(TASK INPUT begins)

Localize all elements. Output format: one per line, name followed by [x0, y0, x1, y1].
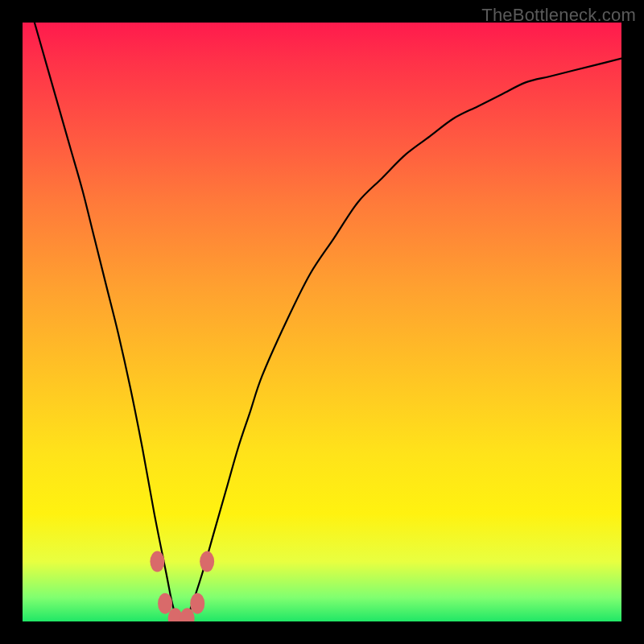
curve-marker-dot — [190, 593, 204, 614]
curve-marker-dot — [168, 608, 183, 621]
curve-marker-group — [150, 551, 214, 621]
bottleneck-curve-svg — [23, 23, 621, 621]
curve-marker-dot — [150, 551, 164, 572]
curve-marker-dot — [158, 593, 172, 614]
curve-marker-dot — [200, 551, 214, 572]
chart-plot-area — [23, 23, 621, 621]
curve-marker-dot — [180, 608, 195, 621]
bottleneck-curve-line — [35, 23, 621, 621]
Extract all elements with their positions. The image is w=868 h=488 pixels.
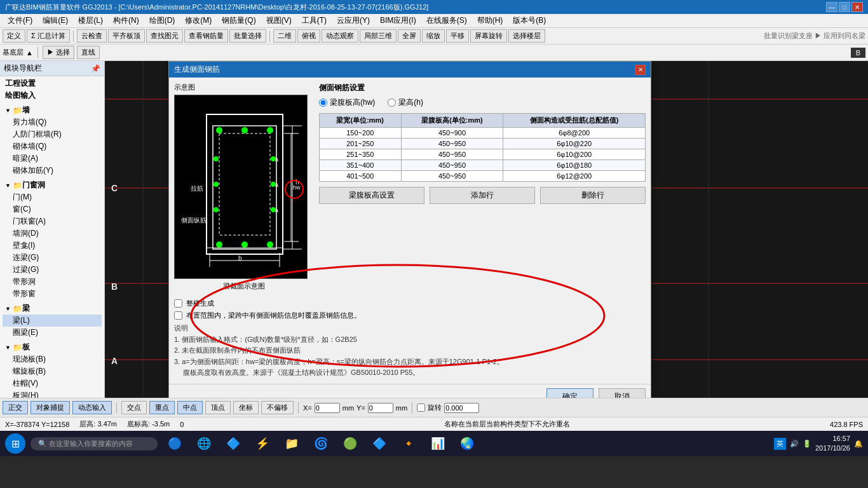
table-cell-3-0[interactable]: 351~400: [320, 160, 402, 171]
snap-orthogonal[interactable]: 正交: [3, 401, 28, 414]
menu-item-m[interactable]: 修改(M): [180, 14, 217, 27]
sidebar-beam[interactable]: ▼ 📁梁: [3, 302, 102, 315]
sidebar-item-strip-window[interactable]: 带形窗: [3, 288, 102, 300]
menu-item-bimi[interactable]: BIM应用(I): [375, 14, 421, 27]
sidebar-item-door-window[interactable]: 门联窗(A): [3, 215, 102, 227]
checkbox-whole-building[interactable]: 整楼生成: [174, 299, 646, 308]
menu-item-v[interactable]: 视图(V): [261, 14, 297, 27]
start-button[interactable]: ⊞: [5, 433, 25, 454]
sidebar-slab[interactable]: ▼ 📁板: [3, 341, 102, 353]
sidebar-wall[interactable]: ▼ 📁墙: [3, 104, 102, 116]
sidebar-item-niche[interactable]: 壁龛(I): [3, 240, 102, 252]
y-input[interactable]: [368, 403, 393, 413]
sidebar-item-cast-slab[interactable]: 现浇板(B): [3, 353, 102, 365]
table-cell-0-0[interactable]: 150~200: [320, 128, 402, 139]
toolbar-define[interactable]: 定义: [3, 29, 25, 43]
sidebar-item-civil-defense-wall[interactable]: 人防门框墙(R): [3, 128, 102, 140]
snap-no-offset[interactable]: 不偏移: [261, 401, 294, 414]
sidebar-item-window[interactable]: 窗(C): [3, 203, 102, 215]
btn-add-row[interactable]: 添加行: [430, 187, 535, 204]
taskbar-chrome[interactable]: 🟢: [338, 433, 362, 454]
taskbar-app5[interactable]: 🔸: [397, 433, 421, 454]
radio-hw-input[interactable]: [319, 98, 327, 107]
rotate-input[interactable]: [444, 403, 479, 413]
snap-center[interactable]: 中点: [177, 401, 203, 414]
checkbox-cover[interactable]: 布置范围内，梁跨中有侧面钢筋信息时覆盖原钢筋信息。: [174, 311, 646, 320]
toolbar-find[interactable]: 查找图元: [146, 29, 183, 43]
checkbox-cover-input[interactable]: [174, 311, 182, 320]
sidebar-project-settings[interactable]: 工程设置: [3, 78, 102, 90]
table-cell-0-2[interactable]: 6φ8@200: [503, 128, 646, 139]
menu-item-f[interactable]: 文件(F): [3, 14, 37, 27]
snap-midpoint[interactable]: 重点: [149, 401, 175, 414]
taskbar-network[interactable]: 🌐: [192, 433, 216, 454]
menu-item-s[interactable]: 在线服务(S): [421, 14, 472, 27]
maximize-button[interactable]: □: [839, 2, 850, 12]
radio-h-input[interactable]: [388, 98, 396, 107]
toolbar-view-steel[interactable]: 查看钢筋量: [184, 29, 228, 43]
taskbar-cortana[interactable]: 🔵: [163, 433, 187, 454]
toolbar-top-view[interactable]: 俯视: [297, 29, 320, 43]
radio-hw[interactable]: 梁腹板高(hw): [319, 97, 375, 108]
sidebar-draw-input[interactable]: 绘图输入: [3, 90, 102, 102]
sidebar-item-dark-beam[interactable]: 暗梁(A): [3, 152, 102, 165]
sidebar-item-lintel[interactable]: 过梁(G): [3, 264, 102, 276]
toolbar-local-3d[interactable]: 局部三维: [360, 29, 397, 43]
btn-ok[interactable]: 确定: [546, 388, 593, 398]
toolbar-select[interactable]: ▶ 选择: [43, 46, 74, 59]
toolbar-select-layer[interactable]: 选择楼层: [508, 29, 545, 43]
toolbar-dynamic-obs[interactable]: 动态观察: [322, 29, 358, 43]
sidebar-item-beam[interactable]: 梁(L): [3, 315, 102, 327]
table-cell-1-2[interactable]: 6φ10@220: [503, 139, 646, 149]
taskbar-ie[interactable]: 🌀: [309, 433, 333, 454]
sidebar-item-masonry-wall[interactable]: 砌体墙(Q): [3, 140, 102, 152]
sidebar-item-strip-hole[interactable]: 带形洞: [3, 276, 102, 288]
minimize-button[interactable]: —: [826, 2, 837, 12]
table-cell-3-2[interactable]: 6φ10@180: [503, 160, 646, 171]
sidebar-item-spiral-slab[interactable]: 螺旋板(B): [3, 365, 102, 377]
sidebar-item-column-cap[interactable]: 柱帽(V): [3, 377, 102, 390]
table-cell-2-1[interactable]: 450~950: [401, 149, 503, 160]
taskbar-app7[interactable]: 🌏: [455, 433, 479, 454]
snap-dynamic-input[interactable]: 动态输入: [72, 401, 112, 414]
toolbar-align-top[interactable]: 平齐板顶: [108, 29, 145, 43]
table-cell-3-1[interactable]: 450~950: [401, 160, 503, 171]
menu-item-q[interactable]: 钢筋量(Q): [217, 14, 261, 27]
x-input[interactable]: [315, 403, 340, 413]
snap-vertex[interactable]: 顶点: [205, 401, 231, 414]
table-cell-1-0[interactable]: 201~250: [320, 139, 402, 149]
toolbar-screen-rotate[interactable]: 屏幕旋转: [470, 29, 507, 43]
toolbar-cloud-check[interactable]: 云检查: [77, 29, 107, 43]
rotate-checkbox[interactable]: [417, 403, 425, 412]
menu-item-l[interactable]: 楼层(L): [73, 14, 108, 27]
sidebar-item-ring-beam[interactable]: 圈梁(E): [3, 327, 102, 339]
menu-item-n[interactable]: 构件(N): [108, 14, 144, 27]
table-cell-4-2[interactable]: 6φ12@200: [503, 171, 646, 182]
dialog-close-button[interactable]: ✕: [635, 65, 646, 75]
taskbar-app4[interactable]: 🔷: [367, 433, 391, 454]
taskbar-app2[interactable]: ⚡: [250, 433, 275, 454]
sidebar-item-door[interactable]: 门(M): [3, 191, 102, 203]
snap-intersection[interactable]: 交点: [121, 401, 147, 414]
menu-item-d[interactable]: 绘图(D): [144, 14, 180, 27]
table-cell-1-1[interactable]: 450~950: [401, 139, 503, 149]
snap-coord[interactable]: 坐标: [233, 401, 259, 414]
taskbar-app6[interactable]: 📊: [426, 433, 450, 454]
table-cell-2-0[interactable]: 251~350: [320, 149, 402, 160]
toolbar-calc[interactable]: Σ 汇总计算: [27, 29, 70, 43]
toolbar-pan[interactable]: 平移: [446, 29, 469, 43]
sidebar-item-coupling-beam[interactable]: 连梁(G): [3, 252, 102, 264]
toolbar-batch-select[interactable]: 批量选择: [229, 29, 266, 43]
sidebar-item-shear-wall[interactable]: 剪力墙(Q): [3, 116, 102, 128]
sidebar-item-masonry-rebar[interactable]: 砌体加筋(Y): [3, 165, 102, 177]
sidebar-item-slab-hole[interactable]: 板洞(H): [3, 390, 102, 398]
btn-delete-row[interactable]: 删除行: [540, 187, 646, 204]
sidebar-item-wall-hole[interactable]: 墙洞(D): [3, 227, 102, 240]
sidebar-pin-icon[interactable]: 📌: [91, 64, 100, 73]
menu-item-t[interactable]: 工具(T): [297, 14, 332, 27]
snap-object-capture[interactable]: 对象捕捉: [31, 401, 70, 414]
close-button[interactable]: ✕: [851, 2, 863, 12]
taskbar-app3[interactable]: 📁: [280, 433, 304, 454]
toolbar-2d[interactable]: 二维: [273, 29, 296, 43]
menu-item-e[interactable]: 编辑(E): [37, 14, 73, 27]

(TASK INPUT ends)

**WHAT TO DO**
Which lines above include the string "taskbar"? Show them.

**TASK RESULT**
taskbar-chrome[interactable]: 🟢: [338, 433, 362, 454]
taskbar-app5[interactable]: 🔸: [397, 433, 421, 454]
taskbar-network[interactable]: 🌐: [192, 433, 216, 454]
taskbar-cortana[interactable]: 🔵: [163, 433, 187, 454]
taskbar-ie[interactable]: 🌀: [309, 433, 333, 454]
taskbar-app7[interactable]: 🌏: [455, 433, 479, 454]
taskbar-app4[interactable]: 🔷: [367, 433, 391, 454]
taskbar-app2[interactable]: ⚡: [250, 433, 275, 454]
taskbar-app6[interactable]: 📊: [426, 433, 450, 454]
taskbar-app3[interactable]: 📁: [280, 433, 304, 454]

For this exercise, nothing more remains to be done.